The ‘story’ features a soldier who was defending his homeland and who, at a certain point, became a prisoner of war. ‘After months of torture and after experiencing all the drama that this experience entails,’ says the Greek Catholic bishop of Donetsk, ‘it is inevitable that a person begins to reflect on the meaning of life, on the meaning of sacrifice and suffering. All this often leads to a search for a higher power, a search for God, someone who is beyond and above the human drama of existence.’ The search for God becomes particularly intense when one is experiencing great suffering. ‘I believe,’ Bishop Ryabukha notes, ‘that his interest in God was born precisely during his period of captivity.’
‘After the grace of being freed following a prisoner exchange between Russia and Ukraine, he returned home, but that deep search for God remained in his heart,’ the prelate continued.
At that moment, something in his life had changed. He began to seek out other people who had experienced imprisonment, those who had the courage to speak about that drama and the strength to promote a rediscovery of God. His search is intertwined with another story, that of Father Bohdan Heleta, a Redemptorist religious who, together with another confrere, Father Ivan Levytskyi, was imprisoned in Russian jails for a year and eight months, sharing that tragedy with many others, military and non-military. In short, ‘a prisoner among prisoners.’ After that experience, Father Heleta became the promoter of an initiative: a programme of help and support, including spiritual support, for those who had lived through the same experience.
The soldier found the announcement and decided to participate. And, upon returning home, he contacted the parish priest of one of the Greek Catholic churches in Zaporizhzhia and asked to be baptised, as he had never been baptised. He had grown up in an atheist family of Soviet tradition and had never asked himself the question of seeking God. For two months, Father Oleksandr Bohomaz prepared him to receive the sacrament. It was a journey of light and inner liberation. ‘Through reading the Holy Scriptures,’ says the bishop, ‘he discovered the wonderful plan that God has for humanity and the paternal love with which he accompanies every step of man throughout millennia of history. All this made him fall even more in love with God and gave him the courage to say “yes” to becoming a Christian, to recognising himself as a child of God and to the desire to follow in the footsteps of Jesus from now on.’

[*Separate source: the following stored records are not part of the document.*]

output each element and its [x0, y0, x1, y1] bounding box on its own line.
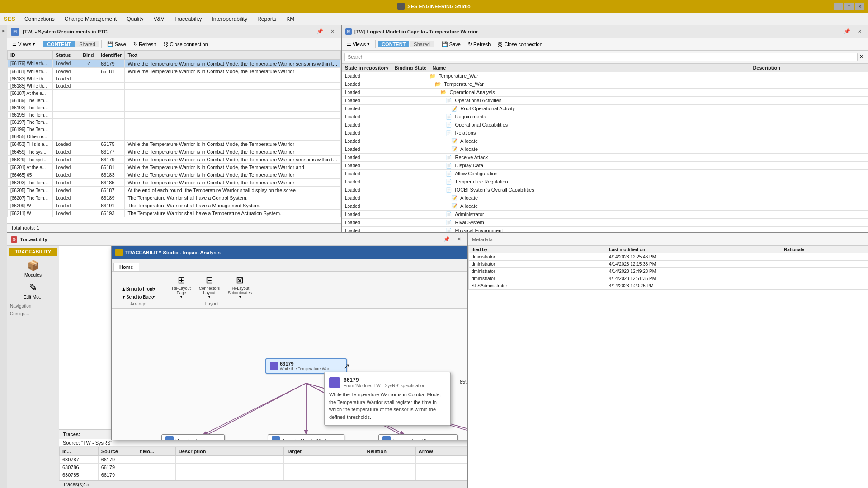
tree-row[interactable]: Loaded 📄 Operational Activities [342, 97, 868, 105]
table-row[interactable]: [66199] The Tem... [8, 126, 341, 133]
node-register-time[interactable]: Register Time [161, 434, 225, 440]
diagram-area[interactable]: 66179 While the Temperature War... ↗ [112, 309, 467, 440]
tree-name: 📝 Allocate [429, 194, 750, 202]
menu-traceability[interactable]: Traceability [170, 15, 207, 23]
relayout-page-btn[interactable]: ⊞ Re-LayoutPage ▾ [169, 273, 194, 300]
trace-close[interactable]: ✕ [454, 235, 464, 243]
capella-shared-badge[interactable]: Shared [410, 41, 433, 47]
table-row[interactable]: [66193] The Tem... [8, 104, 341, 112]
table-row[interactable]: [66195] The Tem... [8, 112, 341, 119]
table-row[interactable]: [66453] THis is a... Loaded 66175 While … [8, 141, 341, 148]
table-row[interactable]: [66211] W Loaded 66193 The Temperature W… [8, 210, 341, 217]
capella-save-btn[interactable]: 💾 Save [439, 40, 464, 48]
trace-pin[interactable]: 📌 [441, 235, 453, 243]
ptc-table[interactable]: ID Status Bind Identifier Text [66179] W… [7, 51, 341, 223]
menu-km[interactable]: KM [282, 15, 299, 23]
trace-row[interactable]: 630787 66179 [60, 456, 467, 464]
tree-row[interactable]: Loaded 📝 Root Operational Activity [342, 105, 868, 113]
table-row[interactable]: [66183] While th... Loaded [8, 75, 341, 83]
tree-row[interactable]: Loaded 📄 Rival System [342, 219, 868, 227]
ptc-content-badge[interactable]: CONTENT [43, 41, 75, 47]
meta-row[interactable]: dministrator 4/14/2023 12:51:36 PM [469, 275, 868, 282]
table-row[interactable]: [66189] The Tem... [8, 97, 341, 104]
table-row[interactable]: [66205] The Tem... Loaded 66187 At the e… [8, 187, 341, 194]
table-row[interactable]: [66197] The Tem... [8, 119, 341, 126]
meta-row[interactable]: SESAdministrator 4/14/2023 1:20:25 PM [469, 282, 868, 290]
trace-row[interactable]: 630785 66179 [60, 471, 467, 479]
table-row[interactable]: [66459] The sys... Loaded 66177 While th… [8, 148, 341, 156]
modules-btn[interactable]: 📦 Modules [9, 258, 57, 280]
node-activate-ready[interactable]: Activate Ready Mod [268, 434, 344, 440]
edit-mode-btn[interactable]: ✎ Edit Mo... [9, 280, 57, 302]
capella-close-conn-btn[interactable]: ⛓ Close connection [495, 40, 545, 48]
tree-row[interactable]: Loaded 📝 Allocate [342, 194, 868, 202]
tree-row[interactable]: Loaded 📂 Operational Analysis [342, 89, 868, 97]
capella-panel-close[interactable]: ✕ [855, 28, 864, 35]
tree-row[interactable]: Loaded 📄 Receive Attack [342, 154, 868, 162]
minimize-button[interactable]: — [834, 3, 843, 10]
menu-change-management[interactable]: Change Management [60, 15, 121, 23]
send-to-back-btn[interactable]: ▼ Send to Back ▾ [119, 293, 157, 300]
ptc-panel-pin[interactable]: 📌 [314, 28, 326, 35]
tree-row[interactable]: Loaded 📄 Display Data [342, 162, 868, 170]
menu-connections[interactable]: Connections [20, 15, 59, 23]
menu-quality[interactable]: Quality [122, 15, 148, 23]
bring-to-front-btn[interactable]: ▲ Bring to Front ▾ [119, 285, 157, 292]
ptc-panel-close[interactable]: ✕ [328, 28, 337, 35]
table-row[interactable]: [66185] While th... Loaded [8, 83, 341, 90]
menu-interoperability[interactable]: Interoperability [207, 15, 252, 23]
table-row[interactable]: [66629] The syst... Loaded 66179 While t… [8, 156, 341, 164]
tree-row[interactable]: Loaded 📄 Relations [342, 129, 868, 137]
capella-search-clear[interactable]: ✕ [858, 53, 865, 61]
table-row[interactable]: [66209] W Loaded 66191 The Temperature W… [8, 202, 341, 210]
ptc-refresh-btn[interactable]: ↻ Refresh [130, 40, 160, 48]
capella-views-btn[interactable]: ☰ Views ▾ [344, 40, 373, 48]
menu-vv[interactable]: V&V [149, 15, 169, 23]
capella-tree[interactable]: State in repository Binding State Name D… [342, 63, 868, 232]
relayout-subordinates-btn[interactable]: ⊠ Re-LayoutSubordinates ▾ [225, 273, 255, 300]
send-back-icon: ▼ [121, 294, 126, 300]
ptc-views-btn[interactable]: ☰ Views ▾ [9, 40, 38, 48]
tree-row[interactable]: Loaded 📄 Operational Capabilities [342, 121, 868, 129]
tree-row[interactable]: Loaded 📁 Temperature_War [342, 72, 868, 80]
tree-row[interactable]: Loaded 📄 Physical Environment [342, 227, 868, 232]
tree-row[interactable]: Loaded 📂 Temperature_War [342, 80, 868, 89]
capella-panel-pin[interactable]: 📌 [841, 28, 853, 35]
table-row[interactable]: [66201] At the e... Loaded 66181 While t… [8, 164, 341, 171]
capella-search-input[interactable] [344, 53, 858, 61]
table-row[interactable]: [66203] The Tem... Loaded 66185 While th… [8, 179, 341, 187]
meta-row[interactable]: dministrator 4/14/2023 12:25:46 PM [469, 253, 868, 261]
maximize-button[interactable]: □ [844, 3, 854, 10]
table-row[interactable]: [66465] 65 Loaded 66183 While the Temper… [8, 171, 341, 179]
menu-reports[interactable]: Reports [253, 15, 281, 23]
meta-row[interactable]: dministrator 4/14/2023 12:15:38 PM [469, 261, 868, 268]
node-temperature-warrior[interactable]: Temperature Warrio... [378, 434, 458, 440]
center-node[interactable]: 66179 While the Temperature War... ↗ [265, 358, 347, 374]
tree-row[interactable]: Loaded 📝 Allocate [342, 137, 868, 145]
trace-table[interactable]: Id... Source t Mo... Description Target … [59, 447, 467, 480]
close-button[interactable]: ✕ [855, 3, 864, 10]
tree-row[interactable]: Loaded 📄 Allow Configuration [342, 170, 868, 178]
dialog-tab-home[interactable]: Home [113, 263, 139, 271]
tree-row[interactable]: Loaded 📄 Requirements [342, 113, 868, 121]
table-row[interactable]: [66455] Other re... [8, 133, 341, 141]
tree-row[interactable]: Loaded 📄 [OCB] System's Overall Capabili… [342, 186, 868, 194]
capella-refresh-btn[interactable]: ↻ Refresh [465, 40, 494, 48]
table-row[interactable]: [66207] The Tem... Loaded 66189 The Temp… [8, 194, 341, 202]
table-row[interactable]: [66187] At the e... [8, 90, 341, 97]
meta-row[interactable]: dministrator 4/14/2023 12:49:28 PM [469, 268, 868, 275]
table-row[interactable]: [66179] While th... Loaded ✓ 66179 While… [8, 60, 341, 68]
tree-row[interactable]: Loaded 📝 Allocate [342, 202, 868, 211]
traceability-panel: ⊛ Traceability 📌 ✕ TRACEABILITY 📦 Modu [7, 233, 468, 488]
capella-content-badge[interactable]: CONTENT [378, 41, 409, 47]
table-row[interactable]: [66181] While th... Loaded 66181 While t… [8, 68, 341, 75]
tree-row[interactable]: Loaded 📄 Administrator [342, 211, 868, 219]
meta-table-container[interactable]: ified by Last modified on Rationale dmin… [468, 246, 868, 488]
tree-row[interactable]: Loaded 📝 Allocate [342, 145, 868, 154]
tree-row[interactable]: Loaded 📄 Temperature Regulation [342, 178, 868, 186]
trace-row[interactable]: 630786 66179 [60, 464, 467, 471]
connectors-layout-btn[interactable]: ⊟ ConnectorsLayout ▾ [196, 273, 223, 300]
ptc-shared-badge[interactable]: Shared [75, 41, 99, 47]
ptc-close-conn-btn[interactable]: ⛓ Close connection [160, 40, 211, 48]
ptc-save-btn[interactable]: 💾 Save [104, 40, 129, 48]
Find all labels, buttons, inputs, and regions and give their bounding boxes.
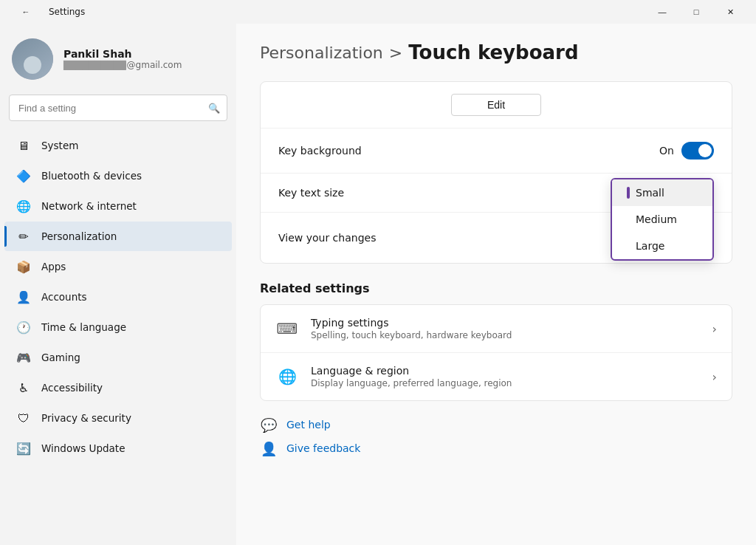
sidebar-item-personalization[interactable]: ✏ Personalization [4, 222, 232, 251]
footer-links: 💬 Get help 👤 Give feedback [260, 416, 732, 457]
bluetooth-icon: 🔷 [16, 168, 31, 183]
language-title: Language & region [311, 365, 701, 377]
sidebar-item-bluetooth[interactable]: 🔷 Bluetooth & devices [4, 161, 232, 191]
key-text-size-row: Key text size Small Medium L [261, 173, 732, 212]
chevron-right-icon: › [712, 322, 717, 336]
dropdown-item-large[interactable]: Large [612, 233, 712, 259]
sidebar-item-label: Privacy & security [41, 412, 131, 424]
accounts-icon: 👤 [16, 289, 31, 304]
time-icon: 🕐 [16, 320, 31, 335]
user-section: Pankil Shah ██████████@gmail.com [0, 24, 236, 92]
get-help-link[interactable]: 💬 Get help [260, 416, 732, 433]
language-desc: Display language, preferred language, re… [311, 378, 701, 388]
related-settings-card: ⌨ Typing settings Spelling, touch keyboa… [260, 304, 732, 401]
search-box: 🔍 [9, 95, 227, 121]
view-changes-label: View your changes [278, 232, 376, 244]
sidebar-item-privacy[interactable]: 🛡 Privacy & security [4, 403, 232, 433]
maximize-button[interactable]: □ [679, 0, 713, 24]
personalization-icon: ✏ [16, 229, 31, 244]
sidebar-item-system[interactable]: 🖥 System [4, 131, 232, 160]
titlebar-left: ← Settings [9, 0, 85, 24]
privacy-icon: 🛡 [16, 411, 31, 425]
close-button[interactable]: ✕ [713, 0, 747, 24]
sidebar-item-accessibility[interactable]: ♿ Accessibility [4, 373, 232, 402]
key-text-size-dropdown[interactable]: Small Medium Large [611, 178, 714, 261]
accessibility-icon: ♿ [16, 380, 31, 395]
typing-icon: ⌨ [275, 317, 299, 340]
sidebar-item-label: Personalization [41, 230, 117, 242]
language-text: Language & region Display language, pref… [311, 365, 701, 388]
chevron-right-icon: › [712, 370, 717, 384]
user-email: ██████████@gmail.com [63, 60, 224, 70]
key-text-size-label: Key text size [278, 187, 344, 199]
typing-desc: Spelling, touch keyboard, hardware keybo… [311, 330, 701, 340]
app-container: Pankil Shah ██████████@gmail.com 🔍 🖥 Sys… [0, 24, 756, 545]
sidebar-item-update[interactable]: 🔄 Windows Update [4, 433, 232, 463]
breadcrumb-current: Touch keyboard [408, 41, 578, 64]
search-icon: 🔍 [208, 103, 220, 114]
related-settings-title: Related settings [260, 281, 732, 295]
apps-icon: 📦 [16, 259, 31, 274]
key-background-control: On [659, 142, 714, 160]
breadcrumb-parent: Personalization [260, 44, 383, 62]
typing-title: Typing settings [311, 317, 701, 329]
key-background-toggle[interactable] [681, 142, 714, 160]
language-icon: 🌐 [275, 365, 299, 388]
update-icon: 🔄 [16, 441, 31, 456]
dropdown-item-medium[interactable]: Medium [612, 206, 712, 233]
back-button[interactable]: ← [9, 0, 43, 24]
typing-settings-row[interactable]: ⌨ Typing settings Spelling, touch keyboa… [261, 305, 732, 353]
sidebar-item-label: Network & internet [41, 200, 137, 212]
typing-text: Typing settings Spelling, touch keyboard… [311, 317, 701, 340]
key-background-label: Key background [278, 145, 362, 157]
dropdown-item-small[interactable]: Small [612, 179, 712, 206]
sidebar-item-label: System [41, 140, 78, 151]
get-help-icon: 💬 [260, 416, 278, 433]
sidebar-item-gaming[interactable]: 🎮 Gaming [4, 343, 232, 372]
sidebar-item-apps[interactable]: 📦 Apps [4, 252, 232, 281]
key-background-row: Key background On [261, 128, 732, 173]
user-name: Pankil Shah [63, 48, 224, 60]
sidebar: Pankil Shah ██████████@gmail.com 🔍 🖥 Sys… [0, 24, 236, 545]
edit-row: Edit [261, 82, 732, 128]
breadcrumb-separator: > [389, 44, 402, 62]
avatar [12, 38, 53, 80]
network-icon: 🌐 [16, 199, 31, 213]
breadcrumb: Personalization > Touch keyboard [260, 41, 732, 64]
user-info: Pankil Shah ██████████@gmail.com [63, 48, 224, 70]
sidebar-item-time[interactable]: 🕐 Time & language [4, 312, 232, 342]
edit-button[interactable]: Edit [451, 94, 541, 116]
sidebar-item-label: Time & language [41, 321, 126, 333]
search-input[interactable] [9, 95, 227, 121]
sidebar-item-label: Bluetooth & devices [41, 170, 142, 182]
nav-list: 🖥 System 🔷 Bluetooth & devices 🌐 Network… [0, 130, 236, 536]
give-feedback-icon: 👤 [260, 439, 278, 457]
minimize-button[interactable]: — [645, 0, 679, 24]
gaming-icon: 🎮 [16, 350, 31, 365]
on-label: On [659, 145, 674, 157]
sidebar-item-label: Accounts [41, 291, 87, 303]
sidebar-item-accounts[interactable]: 👤 Accounts [4, 282, 232, 312]
system-icon: 🖥 [16, 138, 31, 153]
email-blur: ██████████ [63, 61, 126, 70]
titlebar: ← Settings — □ ✕ [0, 0, 756, 24]
sidebar-item-network[interactable]: 🌐 Network & internet [4, 191, 232, 221]
language-settings-row[interactable]: 🌐 Language & region Display language, pr… [261, 353, 732, 400]
sidebar-item-label: Accessibility [41, 382, 103, 394]
sidebar-item-label: Apps [41, 261, 66, 272]
sidebar-item-label: Windows Update [41, 442, 125, 454]
titlebar-controls: — □ ✕ [645, 0, 747, 24]
selected-indicator [627, 187, 630, 199]
main-content: Personalization > Touch keyboard Edit Ke… [236, 24, 756, 545]
give-feedback-link[interactable]: 👤 Give feedback [260, 439, 732, 457]
sidebar-item-label: Gaming [41, 352, 80, 363]
avatar-image [12, 38, 53, 80]
main-settings-card: Edit Key background On Key text size Sm [260, 81, 732, 264]
titlebar-title: Settings [49, 7, 85, 17]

His baptism becomes a message of hope for the whole community. Bishop Ryabukha therefore describes it as ‘a small sign of victory: God’s victory over the evil we experience in our daily lives. A victory that brings strong hope which gives meaning to life and even to suffering. I believe that Jesus has never abandoned any of us. What we sang and experienced a few days ago at Christmas, proclaiming that God is with us, Emmanuel, has become alive and present in the life of this man. And for all of us, this is also one more reason to feel and express gratitude to God.’